S = librosa.feature.melspectrogram(y=y, sr=sr, n_mels=128,
                                    fmax=8000)

S_dB = librosa.power_to_db(S, ref=np.max)
img = librosa.display.specshow(S_dB, x_axis='time',
                         y_axis='mel', sr=sr,
                         fmax=8000, ax=ax)
fig.colorbar(img, ax=ax, format='%+2.0f dB')
ax.set(title='Mel-frequency spectrogram')

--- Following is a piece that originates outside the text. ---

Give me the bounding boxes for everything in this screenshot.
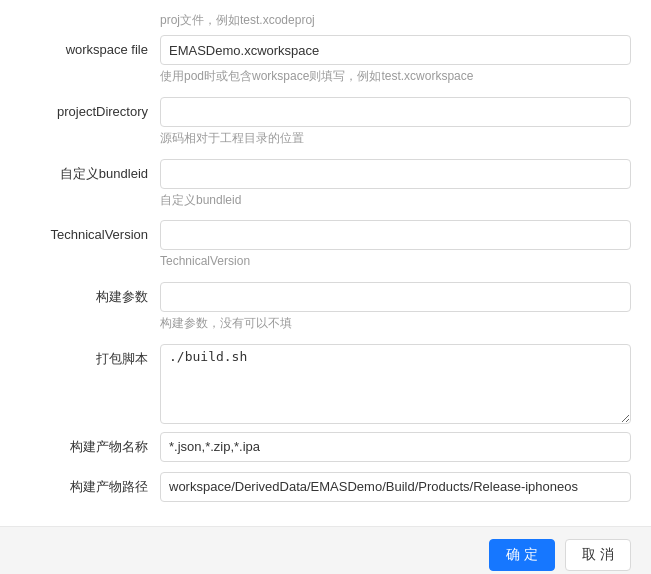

Working with multiple audio files

You can work multiple audio files. Just assign the time series for each file to a different variable or create a list of audio time series.
The code bellow looks at all .wav files in audio folder.

from glob import glob

audio_filepaths = []

for filename in glob('./audio/*.wav'): 
    audio_filepaths += [filename]
    
audio_filepaths

For AI&ML applications often times our audio data needs to be of uniform length wise.length. To do this we can paddpad them.

padded_audio_files = []

max_allowed_length = 32000

for audio_filepath in audio_filepaths:

    y_voice, sr_voice = librosa.load(audio_filepath)
    
    if len(y_voice) > max_allowed_length:
        raise ValueError("data length cannot exceed padding length.")
    elif len(y_voice) < max_allowed_length:
        embedded_data = np.zeros(max_allowed_length)
        offset = np.random.randint(low = 0, high = max_allowed_length - len(y_voice))
        embedded_data[offset:offset+len(y_voice)] = y_voice
    elif len(y_voice) == max_allowed_length:
        embedded_data = y_voice
        pass
    
    padded_audio_files += [embedded_data]
    
padded_audio_files = np.array(padded_audio_files)

padded_audio_files.shape

You can also append multiple audio files together. Let's do it with our padded files.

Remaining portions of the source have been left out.